> [What is expected]: All records must be quoted exactly. Omit the pictures.
───── Input material
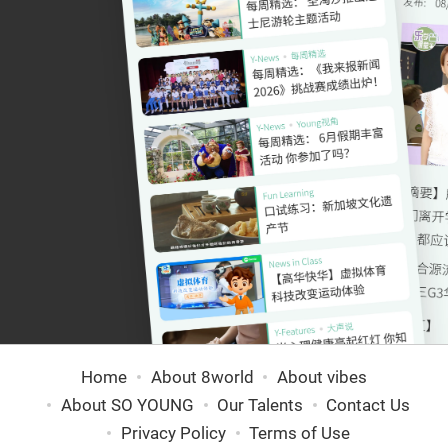
Home
About 8world
About vibes
About SO YOUNG
Our Talents
Contact Us
Privacy Policy
Terms of Use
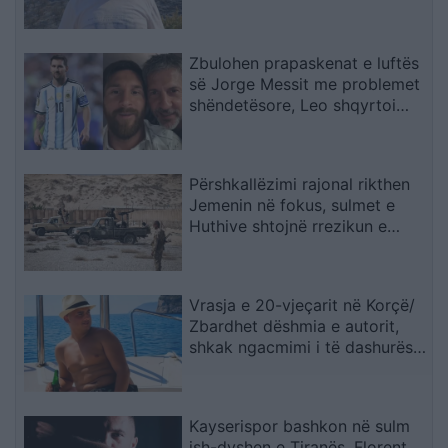
kemi mbajtur vetë nën kontroll,
zjarrfikësja fiku vetëm vatrat e
vogla (VIDEO)
Zbulohen prapaskenat e luftës
së Jorge Messit me problemet
shëndetësore, Leo shqyrtoi
largimin nga Botërori
Përshkallëzimi rajonal rikthen
Jemenin në fokus, sulmet e
Huthive shtojnë rrezikun e
zgjerimit të luftës
Vrasja e 20-vjeçarit në Korçë/
Zbardhet dëshmia e autorit,
shkak ngacmimi i të dashurës
nga viktima
Kayserispor bashkon në sulm
ish-dyshen e Tiranës, Florent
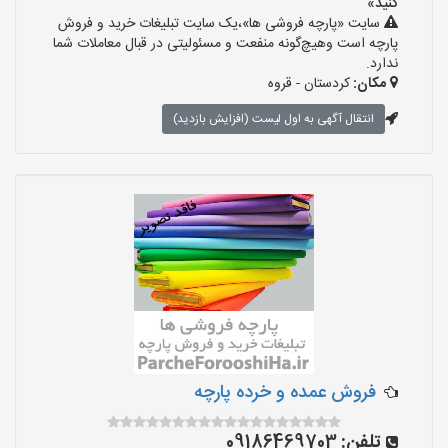
کنید»
سایت «پارچه فروشی ها»،یک سایت تبلیغات خرید و فروش
پارچه است وهیچ‌گونه منفعت و مسئولیتی در قبال معاملات شما
ندارد.
مکان:
کردستان - قروه
انتقال آگهی به اول لیست (افزایش بازدید)
فروش عمده و خرده پارچه
تلفن:
09186469703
──────────
> [Written response]:
Home
About 8world
About vibes
About SO YOUNG
Our Talents
Contact Us
Privacy Policy
Terms of Use
kemi mbajtur vetë nën kontroll,
zjarrfikësja fiku vetëm vatrat e
vogla (VIDEO)
Zbulohen prapaskenat e luftës
së Jorge Messit me problemet
shëndetësore, Leo shqyrtoi
largimin nga Botërori
Përshkallëzimi rajonal rikthen
Jemenin në fokus, sulmet e
Huthive shtojnë rrezikun e
zgjerimit të luftës
Vrasja e 20-vjeçarit në Korçë/
Zbardhet dëshmia e autorit,
shkak ngacmimi i të dashurës
nga viktima
Kayserispor bashkon në sulm
ish-dyshen e Tiranës, Florent
کنید»
سایت «پارچه فروشی ها»،یک سایت تبلیغات خرید و فروش
پارچه است وهیچ‌گونه منفعت و مسئولیتی در قبال معاملات شما
ندارد.
مکان:
کردستان - قروه
انتقال آگهی به اول لیست (افزایش بازدید)
فروش عمده و خرده پارچه
تلفن:
09186469703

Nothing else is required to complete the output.